A virtual user (VU) is a simulated client running one scripted workflow at a time. The core formula every load-testing tool ultimately implements is:

VUs = target requests per second × average response time (in seconds)

That's Little's Law applied to load testing. The other 80% of getting a load test right is figuring out which numbers go where, when VUs are the wrong abstraction at all, and how to add think time without inflating the test into something unrealistic. This post walks through the math, two worked examples, and the tool-specific knobs you'll actually configure.

What a virtual user actually is — and isn't

A VU is a concurrent execution context. It runs your script: open connection, send request, wait for response, parse, send next request. While it waits on the server, it does nothing else.

That has two consequences most teams get wrong on their first load test.

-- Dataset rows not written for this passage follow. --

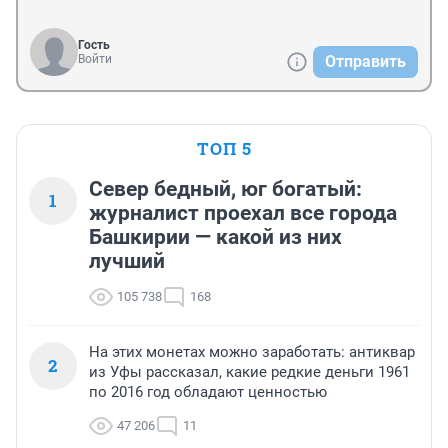
Гость
Войти
Отправить
ТОП 5
Север бедный, юг богатый:
1
журналист проехал все города
Башкирии — какой из них
лучший
105 738
168
На этих монетах можно заработать: антиквар
2
из Уфы рассказал, какие редкие деньги 1961
по 2016 год обладают ценностью
47 206
11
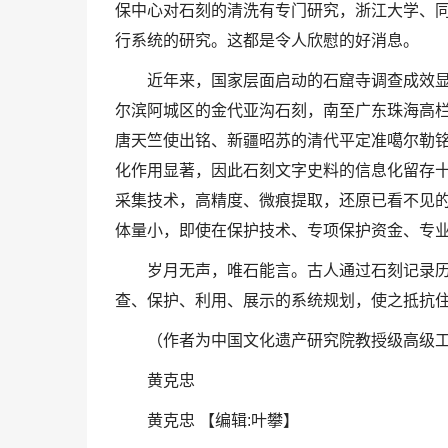
保中心对石刻的清洗有专门研究，浙江大学、
行系统的研究。这都是令人欣慰的好消息。
近年来，国家层面启动的石窟寺调查成效
尔滨阿城区的金代亚沟石刻，南至广东珠海高
唐天竺使出铭、新疆昭苏的清代平定准噶尔勒
化作用显著，因此石刻文字史料的信息化留存
采集技术，高精度、微痕提取，还原已看不见
体量小，即使在保护技术、专项保护资金、专
岁月无声，唯石能言。古人通过石刻记录
查、保护、利用、展示的系统规划，使之抵抗
（作者为中国文化遗产研究院教授级高级
黄克忠
黄克忠 【编辑:叶攀】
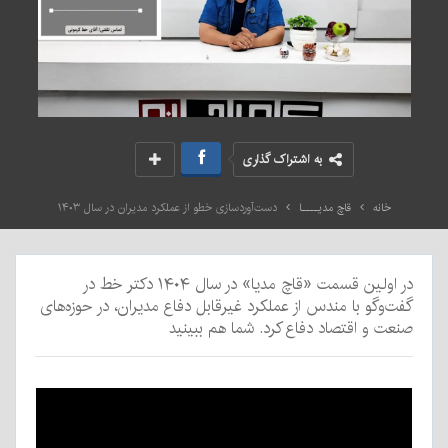
به اشتراک گذاری
خانه
قاچ مدیــــا
دست‌آوردسازی خطو از عملکرد مدیران در سال ۱۴۰۳
در اولین قسمت «قاچ مدیا» در سال ۱۴۰۴ دکتر خط در
گفت‌وگو با مندس از عملکرد غیرقابل دفاع مدیران، در حوزه‌های
صنعت و اقتصاد دفاع کرد. شما هم ببینید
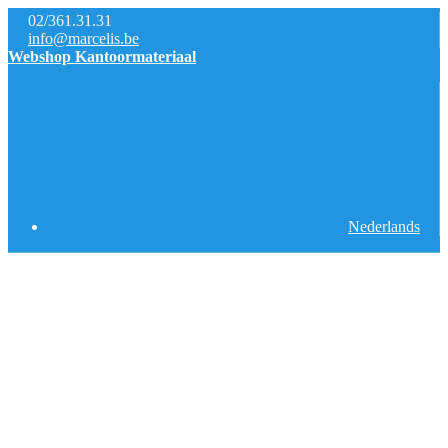
02/361.31.31
info@marcelis.be
Webshop Kantoormateriaal
Nederlands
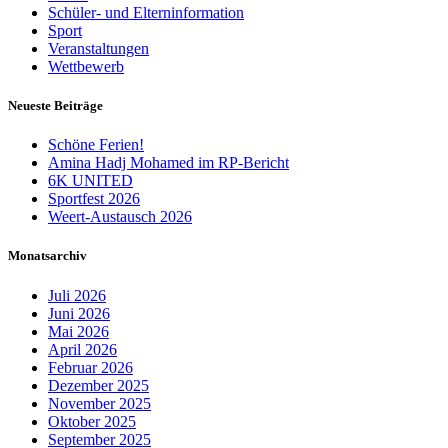
Schüler- und Elterninformation
Sport
Veranstaltungen
Wettbewerb
Neueste Beiträge
Schöne Ferien!
Amina Hadj Mohamed im RP-Bericht
6K UNITED
Sportfest 2026
Weert-Austausch 2026
Monatsarchiv
Juli 2026
Juni 2026
Mai 2026
April 2026
Februar 2026
Dezember 2025
November 2025
Oktober 2025
September 2025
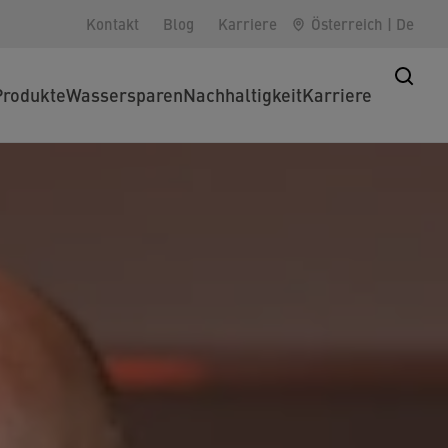
Kontakt
Blog
Karriere
Österreich
|
De
Produkte
Wassersparen
Nachhaltigkeit
Karriere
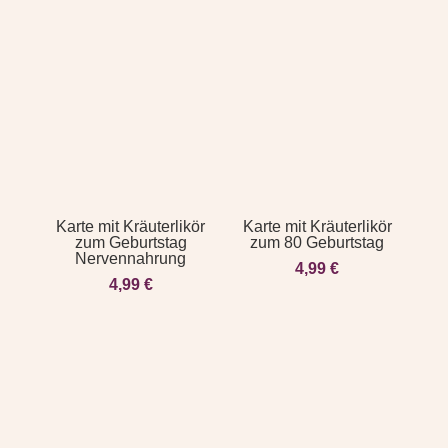
Karte mit Kräuterlikör
Karte mit Kräuterlikör
zum Geburtstag
zum 80 Geburtstag
Nervennahrung
4,99
€
4,99
€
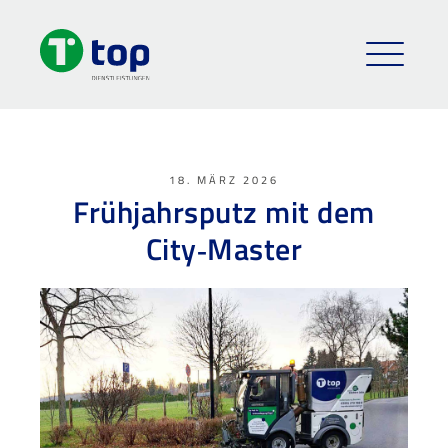
18. MÄRZ 2026
Frühjahrsputz mit dem
City‑Master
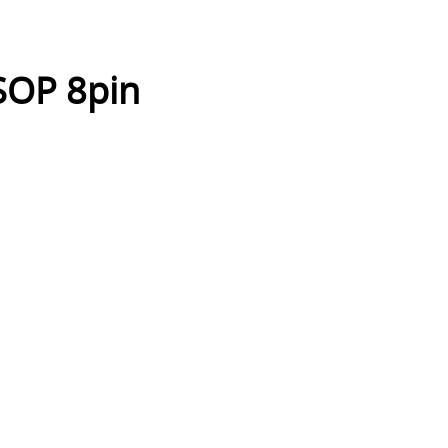
SOP 8pin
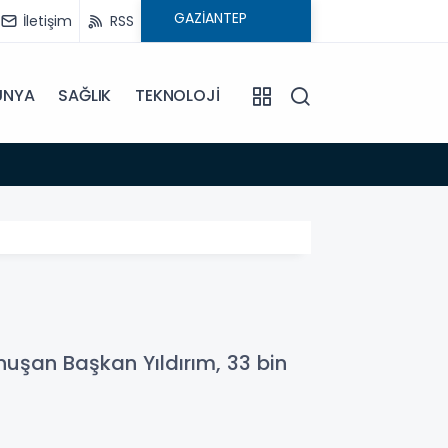
İletişim
RSS
ÜNYA
SAĞLIK
TEKNOLOJİ
16:02
Çocuk
nuşan Başkan Yıldırım, 33 bin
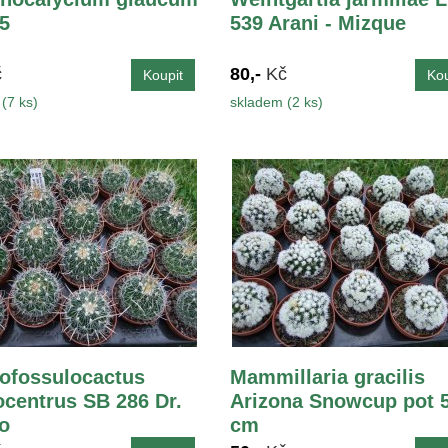
,5
539 Arani - Mizque
č
80,-
Kč
(7 ks)
skladem (2 ks)
ofossulocactus
Mammillaria gracilis
ocentrus SB 286 Dr.
Arizona Snowcup pot 5
o
cm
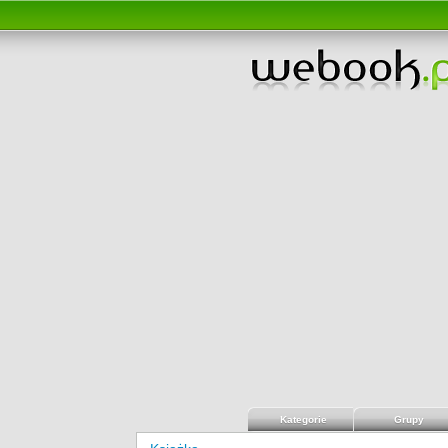
Kategorie
Grupy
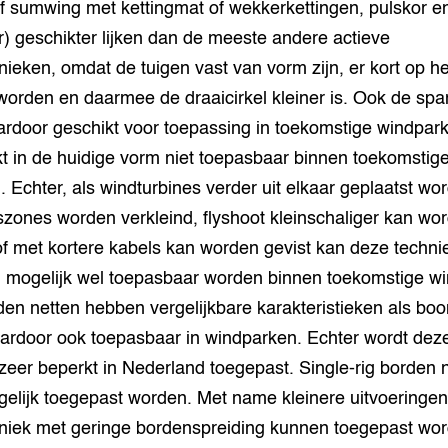
f sumwing met kettingmat of wekkerkettingen, pulskor e
) geschikter lijken dan de meeste andere actieve
hnieken, omdat de tuigen vast van vorm zijn, er kort op he
worden en daarmee de draaicirkel kleiner is. Ook de span
ardoor geschikt voor toepassing in toekomstige windpar
jkt in de huidige vorm niet toepasbaar binnen toekomstig
 Echter, als windturbines verder uit elkaar geplaatst wo
zones worden verkleind, flyshoot kleinschaliger kan wo
f met kortere kabels kan worden gevist kan deze techni
 mogelijk wel toepasbaar worden binnen toekomstige w
den netten hebben vergelijkbare karakteristieken als bo
aardoor ook toepasbaar in windparken. Echter wordt dez
 zeer beperkt in Nederland toegepast. Single-rig borden 
elijk toegepast worden. Met name kleinere uitvoeringe
chniek met geringe bordenspreiding kunnen toegepast wor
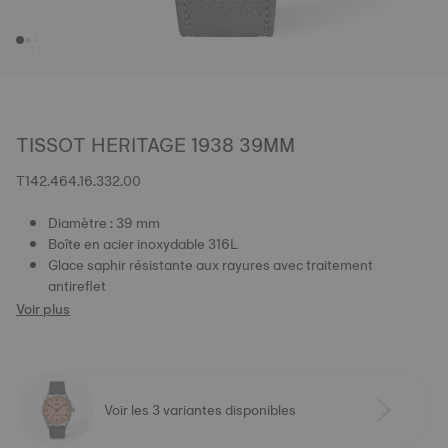
TISSOT HERITAGE 1938 39MM
T142.464.16.332.00
Diamètre : 39 mm
Boîte en acier inoxydable 316L
Glace saphir résistante aux rayures avec traitement
antireflet
Voir plus
Voir les 3 variantes disponibles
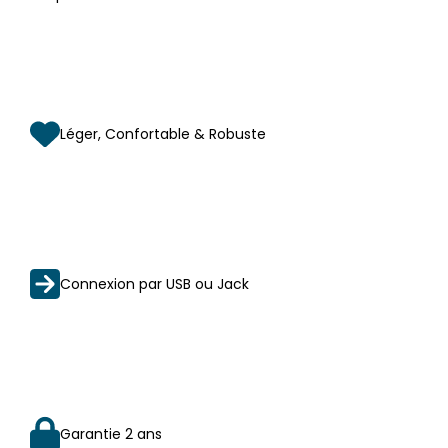
Léger, Confortable & Robuste
Connexion par USB ou Jack
Garantie 2 ans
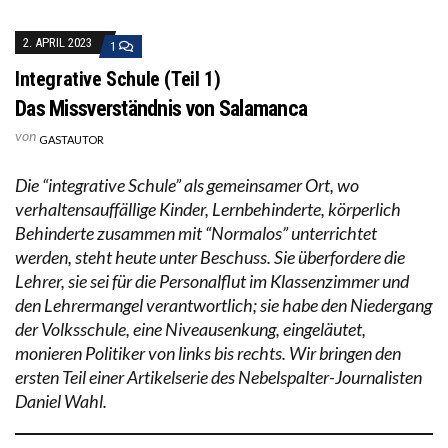
2. APRIL 2023
1
Integrative Schule (Teil 1)
Das Missverständnis von Salamanca
von
GASTAUTOR
Die “integrative Schule” als gemeinsamer Ort, wo
verhaltensauffällige Kinder, Lernbehinderte, körperlich
Behinderte zusammen mit “Normalos” unterrichtet
werden, steht heute unter Beschuss. Sie überfordere die
Lehrer, sie sei für die Personalflut im Klassenzimmer und
den Lehrermangel verantwortlich; sie habe den Niedergang
der Volksschule, eine Niveausenkung, eingeläutet,
monieren Politiker von links bis rechts. Wir bringen den
ersten Teil einer Artikelserie des Nebelspalter-Journalisten
Daniel Wahl.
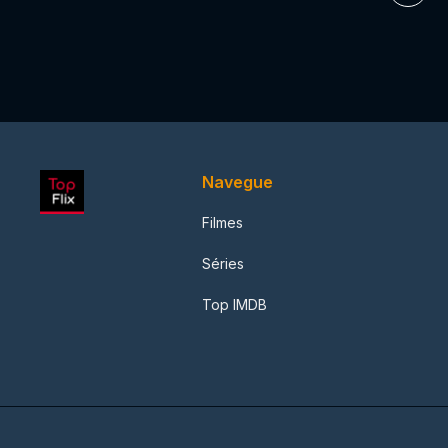
Navegue
Filmes
Séries
Top IMDB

One VU ≠ one real user. Real users sit on a page for 30 seconds, click, sit for another 30 seconds. A VU with no think time hammers requests as fast as the server can answer. 50 VUs without think time can generate the request rate of 5,000 real users.

More VUs ≠ more load past a point. Once you have enough VUs to saturate your target throughput, adding more just queues them up — they wait their turn to send the next request. The throughput stays flat; only the apparent concurrency goes up. This is where teams get confused reading their own test results.

The right way to think about VUs: they're a resource budget the test runner uses to generate load. The load itself is the throughput, and throughput is what your API sees.

VUs vs requests per second — the relationship

The two metrics measure different sides of the same conversation.

Requests per second (RPS / throughput) is what hits the server. It's what your monitoring shows, what your SLO is defined on, and what capacity planning targets.
Virtual users is what the test client maintains. It's a control knob, not a goal.

You can target either. Most modern tools (k6, Locust, Artillery, Gatling) let you choose:

VU-based execution (closed model): "Maintain 50 concurrent users." Throughput is whatever falls out — slower API → less throughput → fewer requests fired.
Arrival-rate execution (open model): "Fire 100 requests per second." VU count is whatever's needed — slower API → more concurrent VUs to maintain the rate.

If you have an SLO ("we serve 5,000 RPS at p95 < 200 ms"), use arrival-rate execution. The test will accurately answer "do we meet our SLO?" If your goal is to simulate a population of N humans clicking through a workflow, use VU-based execution.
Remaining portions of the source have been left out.